Human societies have endeavored to ensure the health and safety of their workers for centuries. Doctors in ancient Greece raised concerns over lead and other dangerous materials to which miners were routinely exposed. Later, the Roman senator Pliny the Elder alerted citizens to the dangers of sulfur and zinc. He recommended miners cover their mouths and noses with animal bladders – one of the first examples of industrial respiratory protection.
In the 15th Century, Austrian physician Ulrich Ellenbog published a treatise on the dangers that mercury and asbestos posed to laborers and the correlation of these and other metals with lung disease.
About 1700, Italian physician Bernardo Ramazzini – today known as the Father of Occupational Medicine – published his findings on the topic of occupational disease. He famously urged other doctors to ask their patients “What is your trade?”, drawing a definite link between the typical conditions of some occupations with known afflictions.
Although the conclusions drawn by these early scions of occupational health and safety are today common knowledge, they were indeed revolutionary when first advanced. Appreciation of the need for workplace safety, and development of methods to improve the conditions in which work was carried out, grew – but slowly.
Meanwhile, rapid advancements in technology during the 18th and 19th centuries transformed British society from a largely agrarian-based one to an industrial one. Inventions such as the spinning jenny – an improvement on the spinning wheel – and flying shuttle – an advancement on looms – revolutionized the manufacture of textiles. It was in this industry that factories were first used to generate output.

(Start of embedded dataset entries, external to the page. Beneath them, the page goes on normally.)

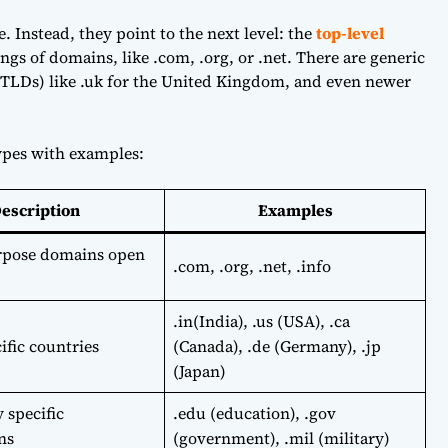
e. Instead, they point to the next level: the
top-level
ngs of domains, like .com, .org, or .net. There are generic
TLDs) like .uk for the United Kingdom, and even newer
pes with examples:
escription
Examples
rpose domains open
.com, .org, .net, .info
.in(India), .us (USA), .ca
ific countries
(Canada), .de (Germany), .jp
(Japan)
 specific
.edu (education), .gov
ns
(government), .mil (military)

James Watt’s improvements to the previously invented steam engine in 1769 eventually led to new machinery being developed that could do work at staggeringly faster speeds than could people. Steam had a monumental impact on myriad industries that had for centuries relied exclusively on handwork and human effort, including lumber, textiles and transportation. Factories appeared in rapidly expanding urban areas as farm-dwellers flocked to cities in search of a new type of employment that was supplanting those in agriculture.
Developments in the production of steel further spurred the shift from an agrarian economy to an industrial one. The so-called Bessemer Process allowed firms to produce steel in large quantities, allowing thousands of products to either be invented or strengthened. This in turn led to more factories appearing on the landscapes of Britain, the U.S. and other industrialized countries such as Germany, France and Canada.
Collectively, these developments came to be known as the Industrial Revolution.